■ DIRECTIONS ■
Only the lines from the beginning of the data through the one with "в апреле. Гендиректор" belong in the answer, each retyped exactly, with pictures left out.

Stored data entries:
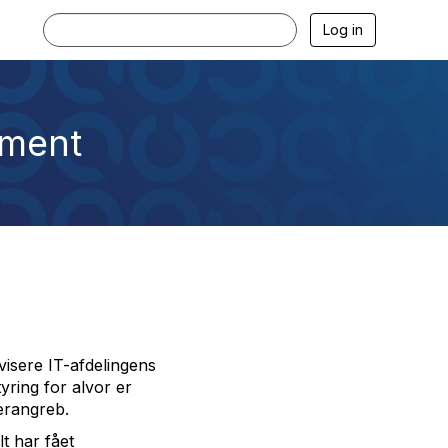
Log in
ement
visere IT-afdelingens
yring for alvor er
erangreb.
lt har fået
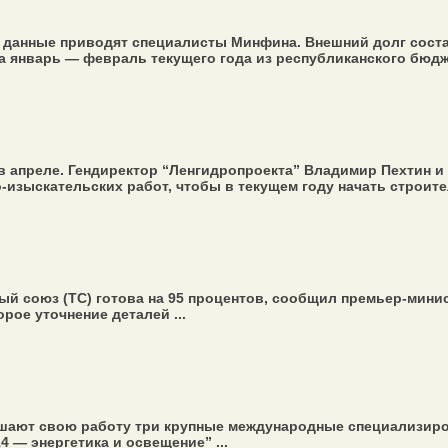
 данные приводят специалисты Минфина. Внешний долг состав
За январь — февраль текущего года из республиканского бюдж
в апреле. Гендиректор “Ленгидропроекта” Владимир Пехтин 
-изыскательских работ, чтобы в текущем году начать строите
ый союз (ТС) готова на 95 процентов, сообщил премьер-мини
рое уточнение деталей ...
шают свою работу три крупные международные специализиров
4 — энергетика и освещение” ...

■ TASK ANSWER ■
Log in
ement
visere IT-afdelingens
yring for alvor er
erangreb.
lt har fået
 данные приводят специалисты Минфина. Внешний долг состав
За январь — февраль текущего года из республиканского бюдж
в апреле. Гендиректор “Ленгидропроекта” Владимир Пехтин 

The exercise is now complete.